Leaving that aside, how many opcodes should we process per time step? The answer is a bit more complicated in that it really is “as many as we can but no more than”. The CHIP-8 virtual CPU runs at around 500Hz, or 500 cycles per second. We can make the assumption that each opcode takes one cycle to process (it doesn’t really - some might take more where e.g. memory access is required).

Combining both together, the pseudo-code for the loop goes like this:

clockSpeed = 500
timerDelta = 1/60.0
accumulator = 0
currTime = now()
while (running)
{
  newNow = now()
  elapsedTime = newNow - currTime
  numCycles = int(elapsedTime*clockSpeed)
  if (numCycles > 1)
  {
    currTime = newNow
    timePerCycle = elapsedTime/numCycles
    while (numCycles > 1)
    {
      procesInput
      processOp
      updateDisplay
      accumulator += timePerCycle
      while (accumulator > timerDelta)
      {
        if (delayTimer > 0) delayTimer -= 1
        if (soundTimer > 0) soundTimer -= 1
        accumulator -= timerDelta
      }
      maybeDelayIfTooFast
    }
  }
}

This places a lower bound on the execution - if we process operations faster than 500Hz (500 cycles per second), we’ll just wait until enough time has elapsed that we need to process something. Spoiler alert, this is exactly what happened when I tried this on my moderately modern laptop. It would execute a handful of cycles super fast and then wait till it accumulated enough “ticks” to process some instructions. This gave games a very noticeable stop/start delay. The solution was to add a fixed delay after each cycle of timePerCycle. If anything I was wondering whether I was going too slow - but this clearly wasn’t the case.

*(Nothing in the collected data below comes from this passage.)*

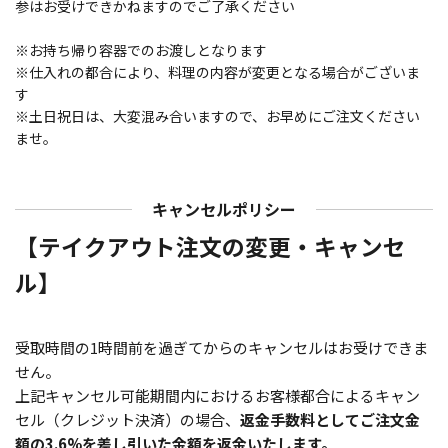
参はお受けできかねますのでご了承ください
※お持ち帰り容器でのお渡しとなります
※仕入れの都合により、料理の内容が変更となる場合がございま
す
※土日祝日は、大変混み合いますので、お早めにご注文ください
ませ。
キャンセルポリシー
【テイクアウト注文の変更・キャンセ
ル】
受取時間の1時間前を過ぎてからのキャンセルはお受けできま
せん。
上記キャンセル可能期間内におけるお客様都合によるキャン
セル（クレジット決済）の場合、
返金手数料としてご注文金
額の3.6%を差し引いた金額を返金いたします。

The implementation is practically the same as the pseudo-code:

    while (!state.quit)
    {
        newTick = SDL_GetTicks();
        elapsedTicks = newTick - currTick;
        numCycles = elapsedTicks / 1000 * clockSpeed;
        totalCycles += numCycles;
        if (numCycles > 0)
        {
            currTick = newTick;
            timePerCycle = elapsedTicks / numCycles;
            while (numCycles > 1)
            {

                SDL_PumpEvents(); // this is needed to populate the keyboard state array
                processInput(&state, keyStates);
                processOp(&state, memory);
                accumulator += timePerCycle;
                if (keyStates[SDL_SCANCODE_SPACE])
                {
                    SDL_Log("Space pressed, will exit");
                    state.quit = true;
                    break;
                }
                if (state.draw)
                {
                    updateScreen2(renderer, texture, state.pixels, pixels);
                    state.draw = false;
                }
                while (accumulator > timerDelta)
                {
                    if (state.delay_timer > 0)
                        state.delay_timer--;
                    if (state.sound_timer > 0)
                        state.sound_timer--;
                    accumulator -= timerDelta;
                }
                numCycles--;
                SDL_Delay(timePerCycle);
            }
        }
    }

Any pause/stepping code was removed for clarity.

Conclusion

So now that we’re here, what next? Some might have noticed I didn’t wire up the sound (yet). I should really do this to call this project “complete”. Also the tests need a bit more TLC - there was a lot of experimentation towards the end and whilst they provided a solid foundation, they didn’t necessarily grow alongside the codebase.

Finally perhaps, debugging capabilities are minimal at best. A cool feature to add would be the ability to “save state” - which should be as simple as serialising the State object - it contains all the information pertaining to the execution and loading should just be a case of restoring this.

All in all though it’s been a bag of fun - learnt tons on the way, and still am. I’d be interested to revisit this in another language down the line and see whether my approach would change.